As the studies are cross-sectional in nature we are not able to determine whether higher BPV initiates increases in LVMI or do increases in LVMI represent a risk factor for increased BPV rather than being a consequence of it. It is however argued that vascular hypertrophy induced by exaggerated and large BPV may lead to an impaired arterial distensibility of the large arteries, resulting in increased cardiac afterload and as a result increases LVMI.29 Clinical trials have recently shown that some classes of anti-hypertensive drugs significantly outperform others in terms of lowing BPV, and that this reduction in short-term and long-term BPV contributes to the prevention of cardiovascular events in hypertensive patients.6, 30 Results indicate that calcium channel blockers and to a lesser extent thiazide diuretics are superior to other drugs in reducing BPV and preventing stroke and other vascular events compared with the older β-blocker atenolol which increases BPV.4, 31 Similar findings were reported in a more recent observational study assessing the efficacy of mono and combination therapy on short-term BPV of 2780 hypertensive patients.32 Again calcium channel blockers, followed by diuretics were correlated with lower short-term BPV compared with angiotensin-2-receptor blockers, angiotensin converting enzyme inhibitors and β blockers. In addition, combination of calcium channel blockers’s and diuretics resulted in the lowest BPV compared with others. In those with marked BPV, the prescribing of these drugs may offer a better alternative and could help reduce the risk of LVH especially in individuals where hypertension has not yet developed.

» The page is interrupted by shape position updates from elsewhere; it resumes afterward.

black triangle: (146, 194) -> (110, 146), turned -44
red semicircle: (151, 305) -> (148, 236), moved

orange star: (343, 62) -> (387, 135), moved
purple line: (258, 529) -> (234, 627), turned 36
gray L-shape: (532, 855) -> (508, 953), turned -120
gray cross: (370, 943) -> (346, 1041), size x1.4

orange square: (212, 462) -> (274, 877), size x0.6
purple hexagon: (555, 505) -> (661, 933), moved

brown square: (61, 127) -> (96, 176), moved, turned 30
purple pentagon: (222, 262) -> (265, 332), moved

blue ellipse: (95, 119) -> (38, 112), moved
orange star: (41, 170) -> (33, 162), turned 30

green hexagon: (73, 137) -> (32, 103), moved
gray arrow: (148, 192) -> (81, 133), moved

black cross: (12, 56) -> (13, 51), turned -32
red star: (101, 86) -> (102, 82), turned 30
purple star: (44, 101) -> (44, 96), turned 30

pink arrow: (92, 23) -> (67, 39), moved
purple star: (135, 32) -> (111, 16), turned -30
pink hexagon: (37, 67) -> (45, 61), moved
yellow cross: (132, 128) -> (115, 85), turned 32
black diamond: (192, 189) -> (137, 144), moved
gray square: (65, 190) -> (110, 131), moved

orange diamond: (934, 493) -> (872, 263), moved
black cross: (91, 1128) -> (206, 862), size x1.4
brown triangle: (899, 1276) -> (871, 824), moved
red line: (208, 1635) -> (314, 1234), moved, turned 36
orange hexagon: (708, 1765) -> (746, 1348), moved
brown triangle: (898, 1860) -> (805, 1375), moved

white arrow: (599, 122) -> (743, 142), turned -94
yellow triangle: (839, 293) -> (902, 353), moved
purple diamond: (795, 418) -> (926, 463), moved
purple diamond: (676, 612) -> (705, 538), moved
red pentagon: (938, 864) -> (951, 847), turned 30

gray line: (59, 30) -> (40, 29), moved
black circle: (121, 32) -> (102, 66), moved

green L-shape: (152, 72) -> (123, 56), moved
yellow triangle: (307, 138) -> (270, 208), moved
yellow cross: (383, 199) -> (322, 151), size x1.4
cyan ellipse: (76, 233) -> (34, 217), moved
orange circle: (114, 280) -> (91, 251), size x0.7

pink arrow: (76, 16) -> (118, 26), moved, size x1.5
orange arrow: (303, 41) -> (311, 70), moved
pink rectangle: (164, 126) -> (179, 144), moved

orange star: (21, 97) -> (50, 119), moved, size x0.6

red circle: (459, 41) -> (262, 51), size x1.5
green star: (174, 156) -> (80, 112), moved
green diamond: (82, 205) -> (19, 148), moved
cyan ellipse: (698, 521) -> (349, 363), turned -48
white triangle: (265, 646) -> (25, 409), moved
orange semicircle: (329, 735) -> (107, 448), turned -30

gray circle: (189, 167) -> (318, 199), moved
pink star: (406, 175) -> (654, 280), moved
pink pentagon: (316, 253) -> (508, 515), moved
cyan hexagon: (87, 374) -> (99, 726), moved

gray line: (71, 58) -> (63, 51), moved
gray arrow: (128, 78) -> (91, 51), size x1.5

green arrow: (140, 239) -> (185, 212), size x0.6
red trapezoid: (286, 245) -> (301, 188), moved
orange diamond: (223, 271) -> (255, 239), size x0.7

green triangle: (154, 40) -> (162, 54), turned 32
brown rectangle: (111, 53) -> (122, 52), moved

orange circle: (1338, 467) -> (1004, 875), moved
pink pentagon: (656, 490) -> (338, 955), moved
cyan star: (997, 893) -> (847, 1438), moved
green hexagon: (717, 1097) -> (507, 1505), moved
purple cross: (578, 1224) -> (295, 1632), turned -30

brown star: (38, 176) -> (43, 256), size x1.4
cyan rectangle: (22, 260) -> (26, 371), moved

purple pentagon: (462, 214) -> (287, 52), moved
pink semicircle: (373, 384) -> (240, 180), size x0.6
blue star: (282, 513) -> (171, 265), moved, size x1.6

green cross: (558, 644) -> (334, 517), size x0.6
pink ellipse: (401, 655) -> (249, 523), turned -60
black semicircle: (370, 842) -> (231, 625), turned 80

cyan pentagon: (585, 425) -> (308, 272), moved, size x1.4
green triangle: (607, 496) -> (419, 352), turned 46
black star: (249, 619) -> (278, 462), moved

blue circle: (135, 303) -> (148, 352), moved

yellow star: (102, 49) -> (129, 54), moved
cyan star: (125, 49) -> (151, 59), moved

The major limitation of this review is that we have pooled together studies in a meta-analysis in regard to their correlation coefficients which are a very weak marker of association. As a result of using correlation coefficients there is an implicit assumption that the association between BPV and LVMI is linear which in reality may not be the case. The strength of this review is its focus on short-term BPV, which has recently been receiving growing attention. It is also the first review to our knowledge that quantifies the correlation between BPV and LVMI. The review identifies a research gap where stronger epidemiological studies are needed to explore the relationship further and understand the prognostic value, if any, of short-term BPV.